1. An apparatus, comprising:

a transceiver;

anti-phishing logic coupled with the transceiver and operable to obtain data from the transceiver;

a browser operable coupled with the anti-phishing logic and the transceiver;

wherein the browser is operable to request a web page;

wherein the anti-phishing logic is operable to obtain visual information for the web page; and

wherein the anti-phishing logic performs a statistical analysis of the visual information to determine whether the web page is similar to a known web page based on known patterns.

2. The apparatus according to claim 1 , wherein the visual information comprises a color distribution; and

wherein the anti-phishing logic is operable to determine whether the color distribution matches a color distribution of the known web page.

3. The apparatus according to claim 1 , wherein the transceiver is a wireless transceiver.

4. The apparatus according to claim 1 , wherein the anti-phishing logic is operable to re-direct the browser to a predetermined web page responsive to determining the web page is attempting a phishing attack.

5. The apparatus according to claim 4, wherein the predetermined web page is a blank web page.

6. The apparatus according to claim 4, wherein the anti-phishing logic provides an alert indicating that the web page is a malicious web page.

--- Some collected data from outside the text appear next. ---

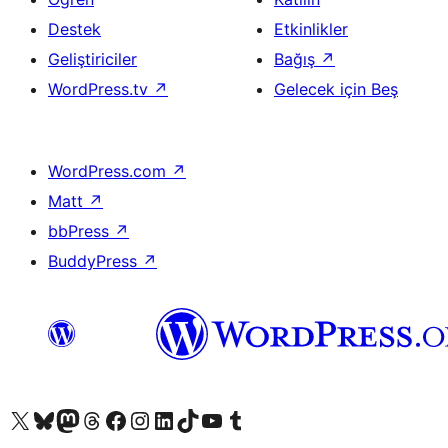
Destek
Etkinlikler
Geliştiriciler
Bağış
↗
WordPress.tv
↗
Gelecek için Beş
WordPress.com
↗
Matt
↗
bbPress
↗
BuddyPress
↗
X (eski Twitter) hesabımıza bakın
Bluesky hesabımızı ziyaret edin
Mastodon hesabımızı ziyaret edin
Threads hesabımızı ziyaret edin
Facebook sayfamızı ziyaret edin
Instagram hesabımızı ziyaret edin
LinkedIn hesabımızı ziyaret edin
TikTok hesabımızı ziyaret edin
YouTube kanalımızı ziyaret edin
Tumblr hesabımızı ziyaret edin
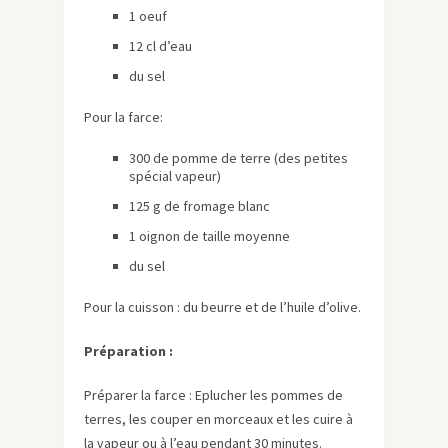
1 oeuf
12 cl d’eau
du sel
Pour la farce:
300 de pomme de terre (des petites
spécial vapeur)
125 g de fromage blanc
1 oignon de taille moyenne
du sel
Pour la cuisson : du beurre et de l’huile d’olive.
Préparation :
Préparer la farce : Eplucher les pommes de
terres, les couper en morceaux et les cuire à
la vapeur ou à l’eau pendant 30 minutes.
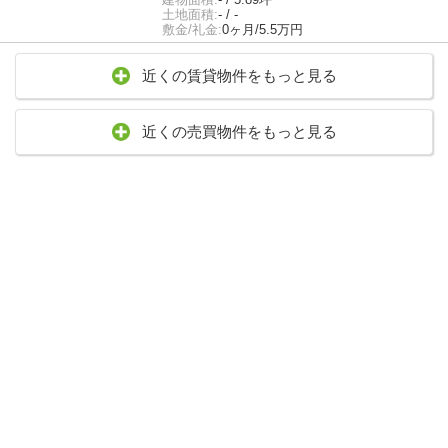
土地面積:
- / -
敷金/礼金:
0ヶ月/5.5万円
近くの賃貸物件をもっと見る
近くの売買物件をもっと見る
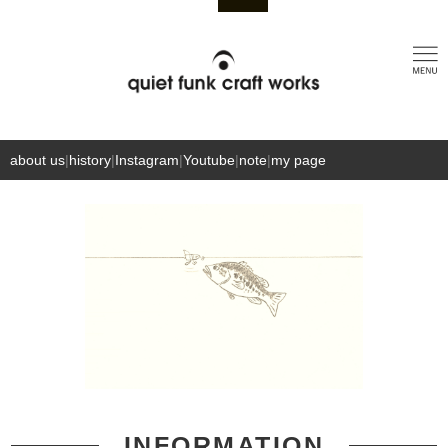
about us
|
history
|
Instagram
|
Youtube
|
note
|
my page
←
→
INFORMATION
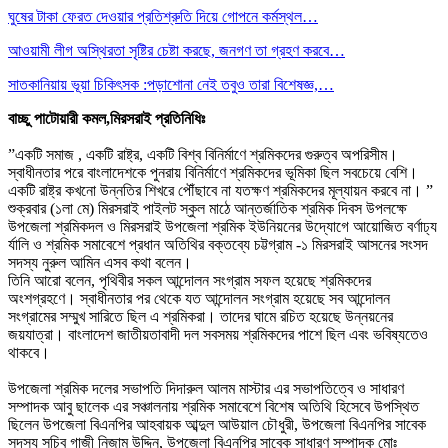
ঘুষের টাকা ফেরত দেওয়ার প্রতিশ্রুতি দিয়ে গোপনে কর্মস্থল…
আওয়ামী লীগ অস্থিরতা সৃষ্টির চেষ্টা করছে, জনগণ তা গ্রহণ করবে…
সাতকানিয়ায় ভূয়া চিকিৎসক :পড়াশোনা নেই তবুও তারা বিশেষজ্ঞ,…
বাচ্ছু পাটোয়ারী কমল,মিরসরাই প্রতিনিধিঃ
‎”একটি সমাজ , একটি রাষ্ট্র, একটি বিশ্ব বিনির্মাণে শ্রমিকদের গুরুত্ব অপরিসীম।
স্বাধীনতার পরে বাংলাদেশকে পুনরায় বিনির্মাণে শ্রমিকদের ভূমিকা ছিল সবচেয়ে বেশি।
একটি রাষ্ট্র কখনো উন্নতির শিখরে পৌঁছাবে না যতক্ষণ শ্রমিকদের মূল্যায়ন করবে না। ”
শুক্রবার (১লা মে) মিরসরাই পাইলট স্কুল মাঠে আন্তর্জাতিক শ্রমিক দিবস উপলক্ষে
উপজেলা শ্রমিকদল ও মিরসরাই উপজেলা শ্রমিক ইউনিয়নের উদ্যোগে আয়োজিত বর্ণাঢ্য
র্যালি ও শ্রমিক সমাবেশে প্রধান অতিথির বক্তব্যে চট্টগ্রাম -১ মিরসরাই আসনের সংসদ
সদস্য নুরুল আমিন এসব কথা বলেন।
‎তিনি আরো বলেন, পৃথিবীর সকল আন্দোলন সংগ্রাম সফল হয়েছে শ্রমিকদের
অংশগ্রহণে। স্বাধীনতার পর থেকে যত আন্দোলন সংগ্রাম হয়েছে সব আন্দোলন
সংগ্রামের সম্মুখ সারিতে ছিল এ শ্রমিকরা। তাদের ঘামে রচিত হয়েছে উন্নয়নের
জয়যাত্রা। বাংলাদেশ জাতীয়তাবাদী দল সবসময় শ্রমিকদের পাশে ছিল এবং ভবিষ্যতেও
থাকবে।
‎উপজেলা শ্রমিক দলের সভাপতি দিদারুল আলম মাস্টার এর সভাপতিত্বে ও সাধারণ
সম্পাদক আবু ছালেক এর সঞ্চালনায় শ্রমিক সমাবেশে বিশেষ অতিথি হিসেবে উপস্থিত
ছিলেন উপজেলা বিএনপির আহবায়ক আব্দুল আউয়াল চৌধুরী, উপজেলা বিএনপির সাবেক
সদস্য সচিব গাজী নিজাম উদ্দিন, উপজেলা বিএনপির সাবেক সাধারণ সম্পাদক মোঃ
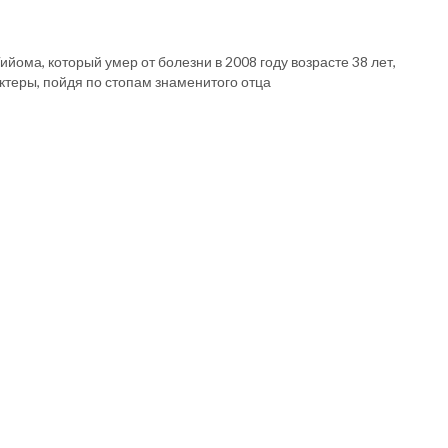
ийома, который умер от болезни в 2008 году возрасте 38 лет,
актеры, пойдя по стопам знаменитого отца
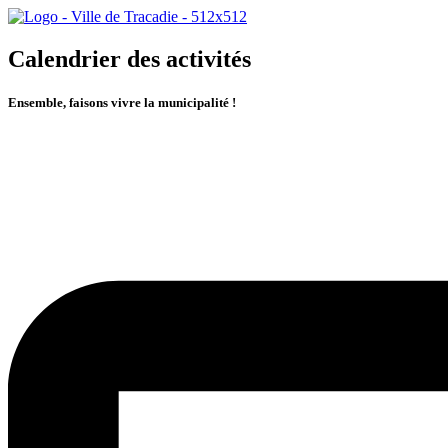
Calendrier des activités
Ensemble, faisons vivre la municipalité !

7. The apparatus according to claim 4, wherein the anti-phishing logic is operable to store data representative of a uniform resource locator for the web page in a list of malicious web pages.

8. A method, comprising:

obtaining visual information for a web page requested by a browser; and

performing a statistical analysis of the visual information to determine whether the web page is similar to a known web page based on a list of known patterns.

9. The method set forth in claim 8, wherein the visual information comprises a color distribution; and

wherein the statistical analysis further comprises determining whether the color distribution matches a color distribution of the known web page.

10. A non-transitory, tangible computer readable medium of instructions with instructions encoded thereon for execution by a processor, and when executed operable to:

obtain data representative of a visual information of a web page requested by a browser;

statistically analyze the visual information to determine whether the web page is similar to a known web page based on a list of known patterns; and determine, based on the statistical analysis, whether the web page is a malicious web page.

11. The computer readable medium set forth in 10, wherein the visual information comprises a color distribution; and

the instructions are further operable to determine whether the color distribution matches a color distribution of the known web page.

12. The computer readable medium set forth in claim 10, the instructions are further operable to re-direct the browser to a predetermined web page responsive to determining the web page is attempting a phishing attack.

13. The computer readable medium set forth in claim 12, the instructions are further operable to provide an alert indicating that the web page is a malicious web page.

14. The computer readable medium set forth in claim 12, the instructions are further operable to store data representative of a uniform resource locator for the web page in a list of malicious web pages.